• _Exercise prompt_: In the material below, find the line containing "Software libre" and the line containing "certificado como una", then reproduce exactly both of them and every line between, and nothing else.

================================

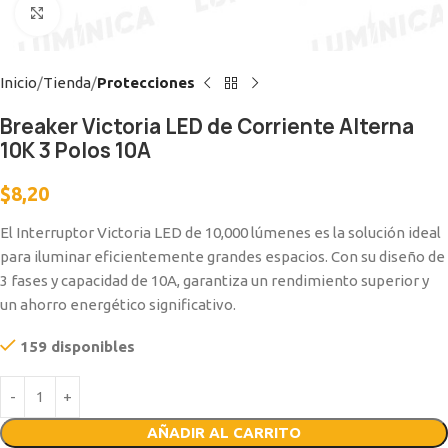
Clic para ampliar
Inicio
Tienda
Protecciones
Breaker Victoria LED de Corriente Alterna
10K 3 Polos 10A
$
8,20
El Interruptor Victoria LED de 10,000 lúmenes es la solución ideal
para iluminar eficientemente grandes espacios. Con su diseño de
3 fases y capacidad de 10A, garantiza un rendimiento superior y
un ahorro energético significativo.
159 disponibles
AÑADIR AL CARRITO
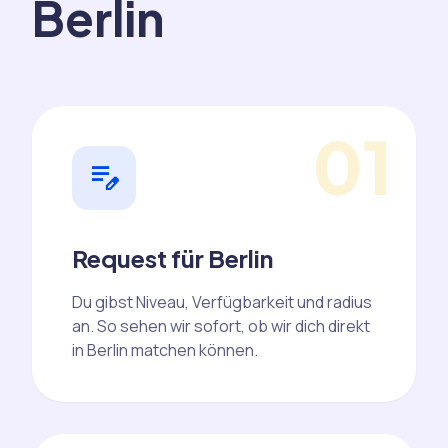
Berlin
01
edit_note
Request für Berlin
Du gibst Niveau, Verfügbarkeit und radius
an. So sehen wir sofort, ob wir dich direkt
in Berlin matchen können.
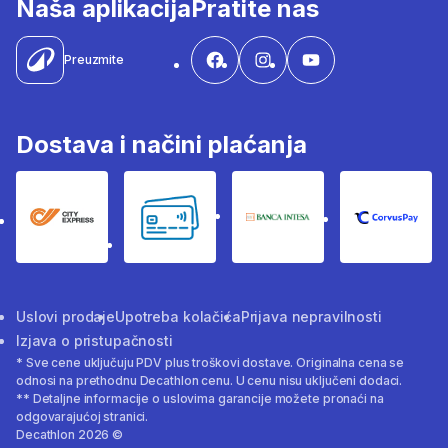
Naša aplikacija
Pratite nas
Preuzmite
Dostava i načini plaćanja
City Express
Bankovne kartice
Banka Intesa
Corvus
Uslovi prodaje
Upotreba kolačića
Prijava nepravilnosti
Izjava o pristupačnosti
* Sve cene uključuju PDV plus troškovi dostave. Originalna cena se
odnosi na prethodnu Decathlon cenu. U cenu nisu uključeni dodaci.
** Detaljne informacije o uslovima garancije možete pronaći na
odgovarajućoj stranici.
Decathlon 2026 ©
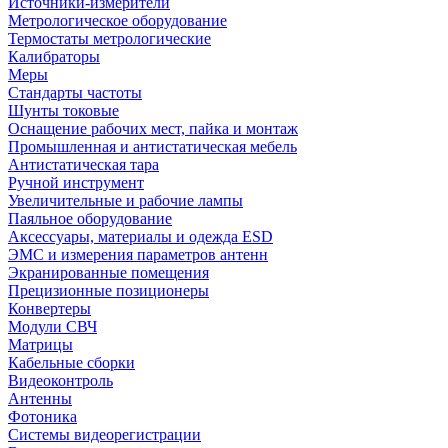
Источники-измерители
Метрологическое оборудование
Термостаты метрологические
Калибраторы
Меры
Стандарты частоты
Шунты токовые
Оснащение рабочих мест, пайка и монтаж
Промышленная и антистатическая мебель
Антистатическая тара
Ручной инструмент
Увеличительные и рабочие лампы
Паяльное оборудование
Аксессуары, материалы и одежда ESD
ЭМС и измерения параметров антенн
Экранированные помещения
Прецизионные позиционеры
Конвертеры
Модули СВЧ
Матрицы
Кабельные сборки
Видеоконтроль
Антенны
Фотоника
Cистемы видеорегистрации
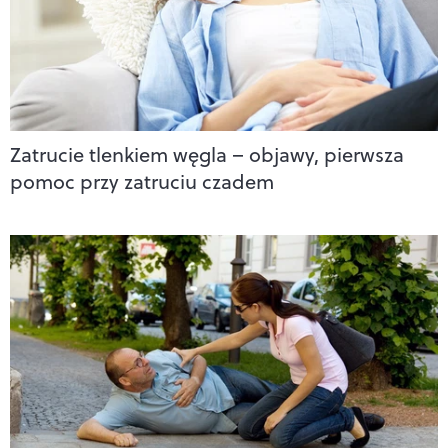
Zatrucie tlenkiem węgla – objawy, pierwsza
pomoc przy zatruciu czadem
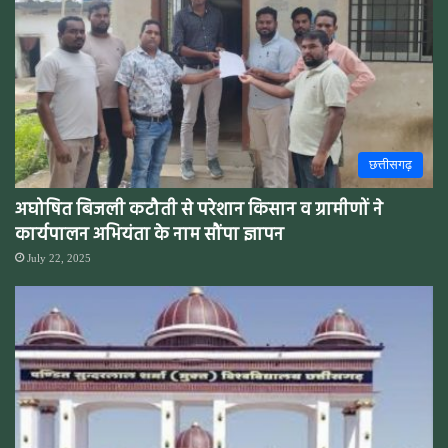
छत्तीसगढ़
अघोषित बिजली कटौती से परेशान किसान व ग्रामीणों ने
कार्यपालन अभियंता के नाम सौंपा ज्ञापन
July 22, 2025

================================

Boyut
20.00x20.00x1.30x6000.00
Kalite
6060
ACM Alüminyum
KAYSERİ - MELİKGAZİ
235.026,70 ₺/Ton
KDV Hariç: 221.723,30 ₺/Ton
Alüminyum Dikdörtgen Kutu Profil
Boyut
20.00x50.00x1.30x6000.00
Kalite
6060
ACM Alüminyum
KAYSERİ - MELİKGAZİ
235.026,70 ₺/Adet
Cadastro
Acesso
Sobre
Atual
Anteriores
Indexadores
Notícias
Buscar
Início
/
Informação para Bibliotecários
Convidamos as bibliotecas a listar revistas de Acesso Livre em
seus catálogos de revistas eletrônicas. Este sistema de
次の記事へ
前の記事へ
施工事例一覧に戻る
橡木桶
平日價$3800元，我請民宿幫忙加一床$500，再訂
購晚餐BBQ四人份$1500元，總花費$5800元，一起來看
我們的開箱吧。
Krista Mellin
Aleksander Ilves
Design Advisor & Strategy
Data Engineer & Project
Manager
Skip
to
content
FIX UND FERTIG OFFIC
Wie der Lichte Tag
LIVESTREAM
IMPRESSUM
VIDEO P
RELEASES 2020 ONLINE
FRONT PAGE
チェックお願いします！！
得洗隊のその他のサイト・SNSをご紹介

================================

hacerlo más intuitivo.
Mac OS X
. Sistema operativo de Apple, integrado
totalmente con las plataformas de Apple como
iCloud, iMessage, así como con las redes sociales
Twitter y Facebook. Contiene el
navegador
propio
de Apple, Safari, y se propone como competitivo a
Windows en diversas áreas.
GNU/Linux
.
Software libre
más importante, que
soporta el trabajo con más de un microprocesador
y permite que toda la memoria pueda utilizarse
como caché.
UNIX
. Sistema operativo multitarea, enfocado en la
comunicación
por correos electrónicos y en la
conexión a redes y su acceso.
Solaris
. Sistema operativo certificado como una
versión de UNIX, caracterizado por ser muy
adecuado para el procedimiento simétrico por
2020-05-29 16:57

================================

• _Response to this exercise_:
Software libre
más importante, que
soporta el trabajo con más de un microprocesador
y permite que toda la memoria pueda utilizarse
como caché.
UNIX
. Sistema operativo multitarea, enfocado en la
comunicación
por correos electrónicos y en la
conexión a redes y su acceso.
Solaris
. Sistema operativo certificado como una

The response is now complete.